• EXERCISE INPUTS:
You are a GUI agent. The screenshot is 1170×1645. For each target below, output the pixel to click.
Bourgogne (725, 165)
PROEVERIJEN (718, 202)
---
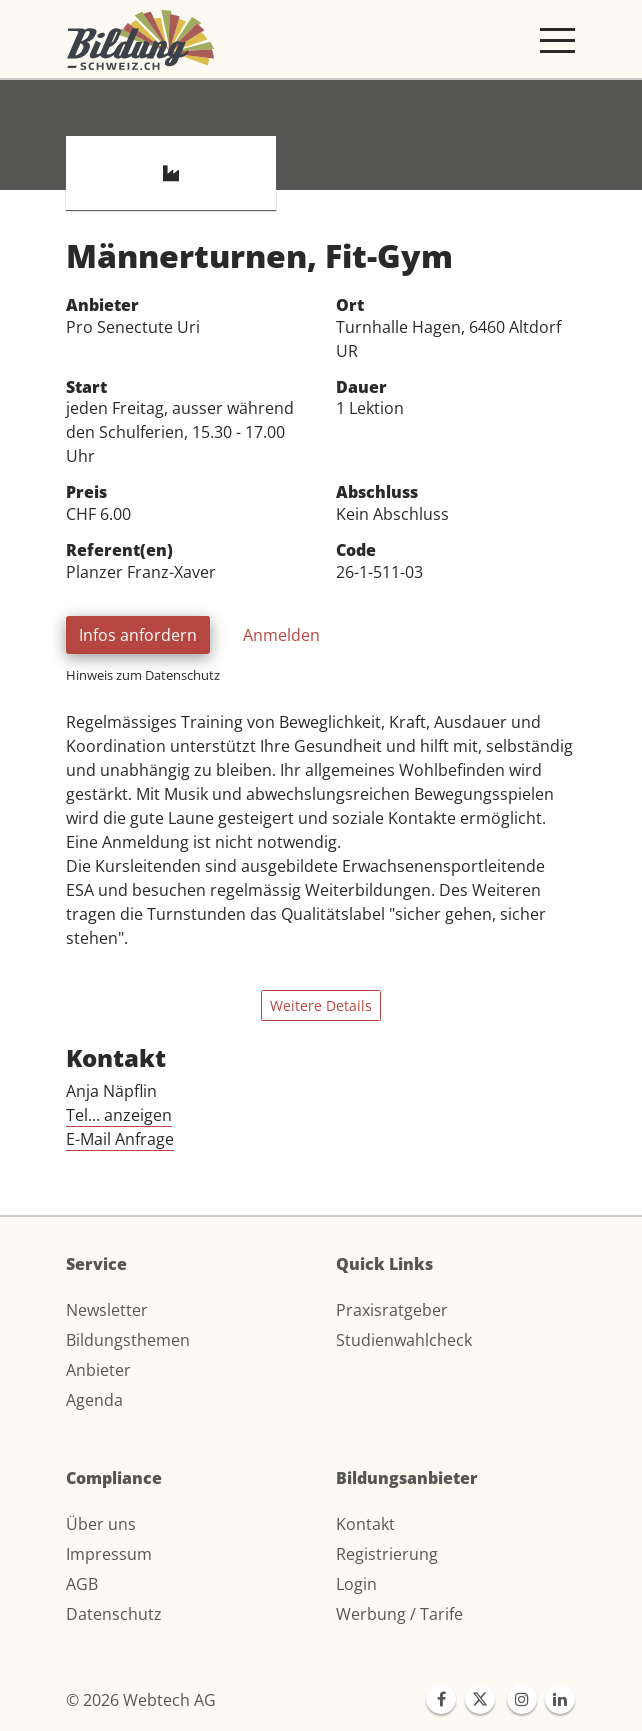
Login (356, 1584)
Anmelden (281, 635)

• EXERCISE BRIEF: All that belongs in the answer is the run of lines above from the line containing "You are a GUI" through the line containing "PROEVERIJEN (718, 202)", exactly as written.

• EXERCISE SOLUTION:
You are a GUI agent. The screenshot is 1170×1645. For each target below, output the pixel to click.
Bourgogne (725, 165)
PROEVERIJEN (718, 202)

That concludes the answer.